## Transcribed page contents
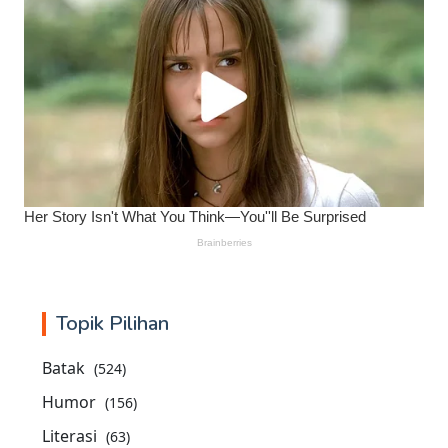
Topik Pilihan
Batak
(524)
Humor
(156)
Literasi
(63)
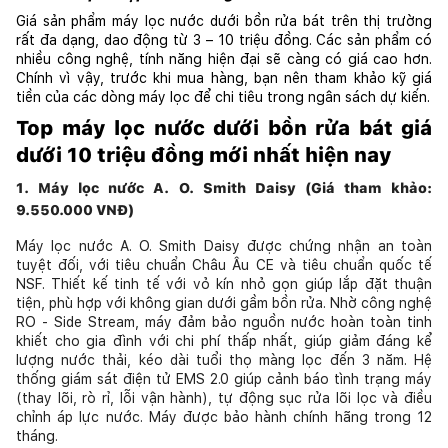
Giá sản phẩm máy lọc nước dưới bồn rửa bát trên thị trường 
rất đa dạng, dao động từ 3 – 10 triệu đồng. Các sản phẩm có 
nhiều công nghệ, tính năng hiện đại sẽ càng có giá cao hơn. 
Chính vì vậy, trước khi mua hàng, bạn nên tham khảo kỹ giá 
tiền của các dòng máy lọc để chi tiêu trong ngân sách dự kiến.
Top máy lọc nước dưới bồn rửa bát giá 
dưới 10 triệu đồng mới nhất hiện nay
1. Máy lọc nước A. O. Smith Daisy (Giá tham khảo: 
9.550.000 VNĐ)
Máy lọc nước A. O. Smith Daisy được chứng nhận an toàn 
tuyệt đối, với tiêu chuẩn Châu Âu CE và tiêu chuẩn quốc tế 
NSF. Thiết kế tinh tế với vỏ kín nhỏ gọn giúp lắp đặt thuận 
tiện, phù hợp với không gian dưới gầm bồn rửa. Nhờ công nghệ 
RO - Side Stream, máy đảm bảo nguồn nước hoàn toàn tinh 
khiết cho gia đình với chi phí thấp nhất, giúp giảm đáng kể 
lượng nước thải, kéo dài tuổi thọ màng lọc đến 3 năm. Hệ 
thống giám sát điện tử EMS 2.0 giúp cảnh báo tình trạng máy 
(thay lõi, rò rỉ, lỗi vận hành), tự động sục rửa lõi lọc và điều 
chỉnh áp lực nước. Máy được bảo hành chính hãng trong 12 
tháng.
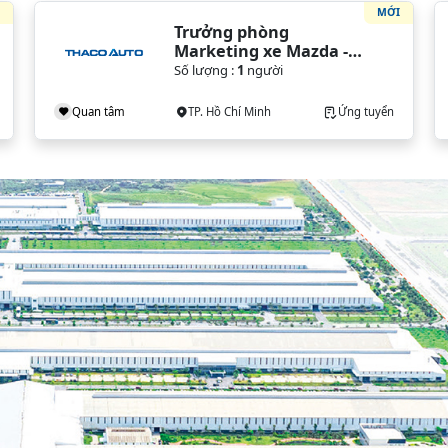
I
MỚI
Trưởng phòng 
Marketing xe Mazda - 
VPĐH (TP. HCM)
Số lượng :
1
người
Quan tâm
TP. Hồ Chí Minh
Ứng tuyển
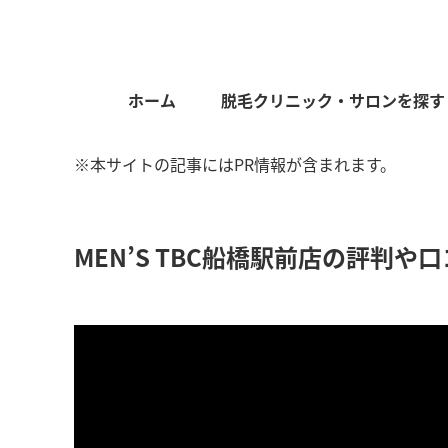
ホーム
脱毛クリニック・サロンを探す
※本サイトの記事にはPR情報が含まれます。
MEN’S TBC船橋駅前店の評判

## Exercise objective
Keep the pictures out while you retype all of the data above exactly as it appears.

## Response to this exercise
Topik Pilihan
Batak
(524)
Humor
(156)
Literasi
(63)
Giá sản phẩm máy lọc nước dưới bồn rửa bát trên thị trường 
rất đa dạng, dao động từ 3 – 10 triệu đồng. Các sản phẩm có 
nhiều công nghệ, tính năng hiện đại sẽ càng có giá cao hơn. 
Chính vì vậy, trước khi mua hàng, bạn nên tham khảo kỹ giá 
tiền của các dòng máy lọc để chi tiêu trong ngân sách dự kiến.
Top máy lọc nước dưới bồn rửa bát giá 
dưới 10 triệu đồng mới nhất hiện nay
1. Máy lọc nước A. O. Smith Daisy (Giá tham khảo: 
9.550.000 VNĐ)
Máy lọc nước A. O. Smith Daisy được chứng nhận an toàn 
tuyệt đối, với tiêu chuẩn Châu Âu CE và tiêu chuẩn quốc tế 
NSF. Thiết kế tinh tế với vỏ kín nhỏ gọn giúp lắp đặt thuận 
tiện, phù hợp với không gian dưới gầm bồn rửa. Nhờ công nghệ 
RO - Side Stream, máy đảm bảo nguồn nước hoàn toàn tinh 
khiết cho gia đình với chi phí thấp nhất, giúp giảm đáng kể 
lượng nước thải, kéo dài tuổi thọ màng lọc đến 3 năm. Hệ 
thống giám sát điện tử EMS 2.0 giúp cảnh báo tình trạng máy 
(thay lõi, rò rỉ, lỗi vận hành), tự động sục rửa lõi lọc và điều 
chỉnh áp lực nước. Máy được bảo hành chính hãng trong 12 
tháng.
I
MỚI
Trưởng phòng 
Marketing xe Mazda - 
VPĐH (TP. HCM)
Số lượng :
1
người
Quan tâm
TP. Hồ Chí Minh
Ứng tuyển
ホーム
脱毛クリニック・サロンを探す
※本サイトの記事にはPR情報が含まれます。
MEN’S TBC船橋駅前店の評判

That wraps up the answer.